When Delicious baked goods Owner Kim Brown and her sister were both diagnosed with celiac disease, realizing how slim the options were for bakery treats in particular. Gluten is most commonly found in wheat, barley, and rye, virtually eliminating sweets from the celiac diet.
Brown says the lack of dessert options was incredibly frustrating, and she knew she wasn’t the only one suffering.
After moving back to the Mt. Pleasant area in 2015 to get married, Brown was too far from her job in the auto industry and decided to retire.
“I spent about a year going back to Mount Pleasant and [baking] has always been my passion,” she says. “So I decided to go ahead and start the business, so we’ve been doing it since 2017.”
Using a homemade blend of different wheat-free flours, Brown can make virtually any baked good.

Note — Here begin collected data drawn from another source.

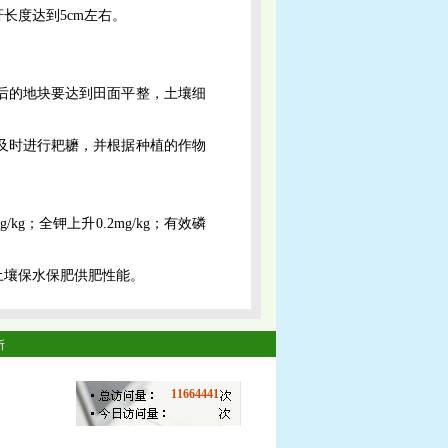
长度达到5cm左右。
后的地块要达到田面平整，土壤细
及时进行耙耱，并根据种植的作物
/kg；全钾上升0.2mg/kg；有效磷
土壤保水保肥供肥性能。
所
11664441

“I have a few people who like French macarons, and we make them dairy-free, and we cook them for them,” she says. “I work with people. If they miss or yearn for something, I’ll do my best to make sure I can put that together.
Kim Brown makes her baked goods in her own home, catering to those with specific dietary needs.
Operating under the Cottage Food Act, Brown sells direct to customers and delivers their treats herself. She is also able to sell at the farmer’s market when it is in season.
The law prevents him from making certain desserts like cheesecake, as it would require him to have a commercial-grade refrigerator. But she says developing personal relationships with clients makes up for that.
“I have a very solid base of clients who know they can rely on me,” says Brown. “They know what they’re getting is 100% safe, and I think that’s essential.”
As more and more people discover that they have celiac disease or a general gluten intolerance, the gluten-free diet has become popular in recent years. That’s had a positive impact on the number of options for celiacs, Brown says, but it’s also caused food service workers to take the issue less seriously.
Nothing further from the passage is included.